Stored data entries
▼
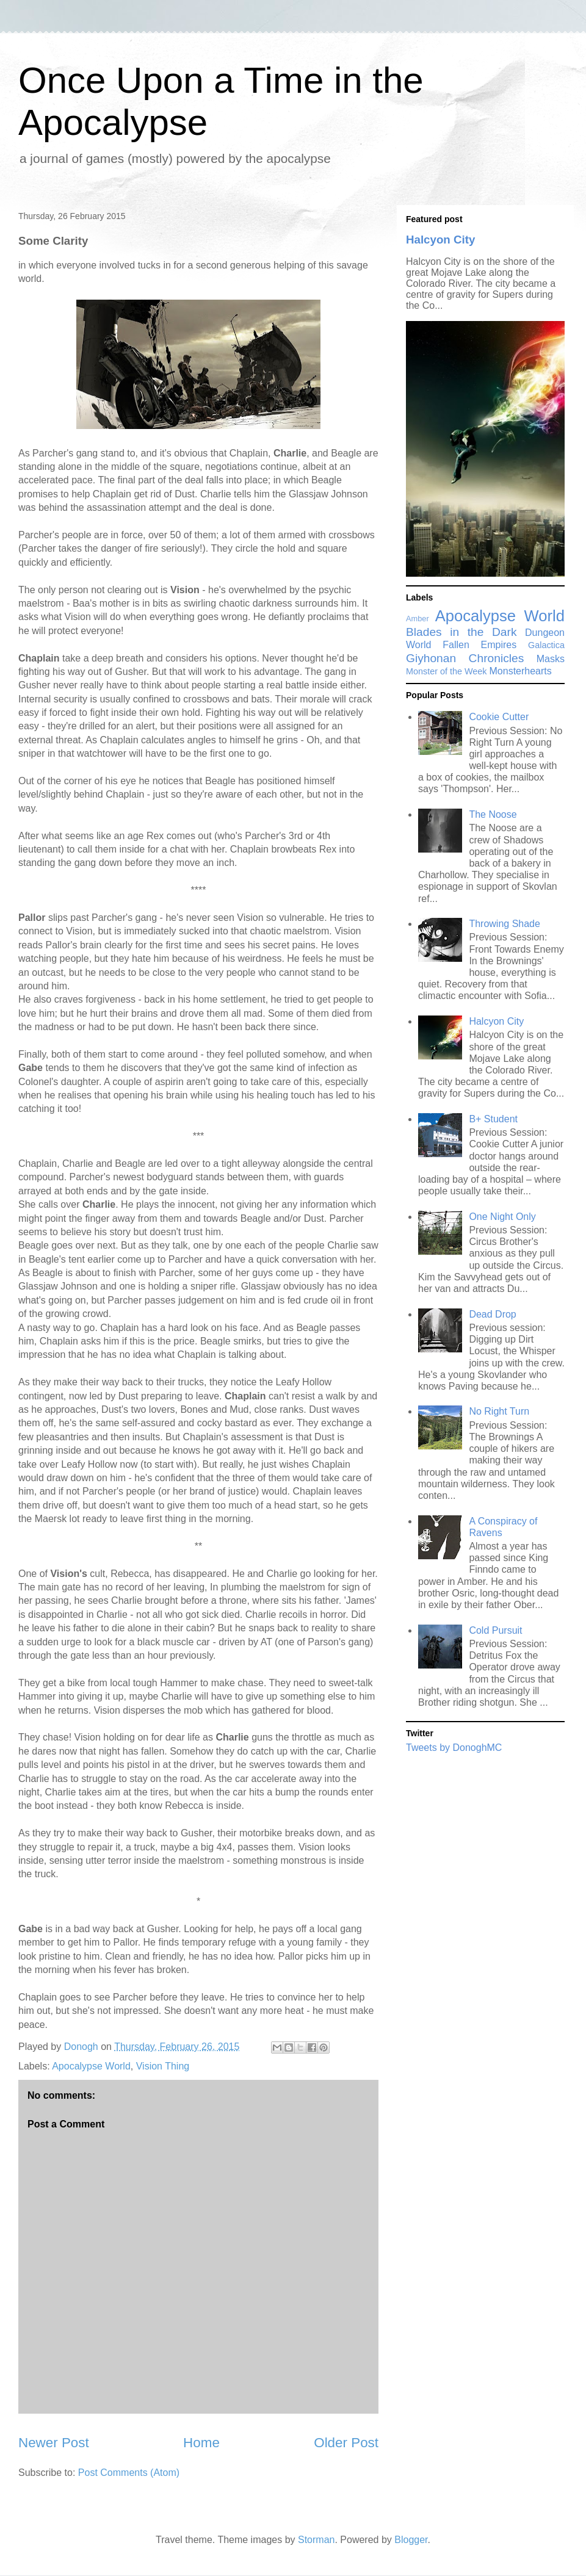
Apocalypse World (91, 2066)
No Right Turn (499, 1411)
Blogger (410, 2540)
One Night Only (502, 1216)
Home (201, 2442)
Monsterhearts (521, 671)
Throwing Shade (504, 923)
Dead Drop (492, 1314)
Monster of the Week (446, 671)
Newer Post (53, 2442)
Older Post (346, 2442)
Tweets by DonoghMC (454, 1747)
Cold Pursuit (495, 1630)
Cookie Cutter (499, 717)
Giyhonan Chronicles (465, 658)
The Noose (492, 814)
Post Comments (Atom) (128, 2472)
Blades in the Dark (461, 632)
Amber (417, 618)
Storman (316, 2540)
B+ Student (493, 1119)
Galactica (546, 645)
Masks (551, 659)
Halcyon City (440, 239)
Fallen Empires (479, 645)
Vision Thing (162, 2066)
▲
-- REQUIRED WORK --
Check each line of the data for "Post". Copy the lines where it turns up.

-- RESULT FOR THIS EXERCISE --
Newer Post (53, 2442)
Older Post (346, 2442)
Post Comments (Atom) (128, 2472)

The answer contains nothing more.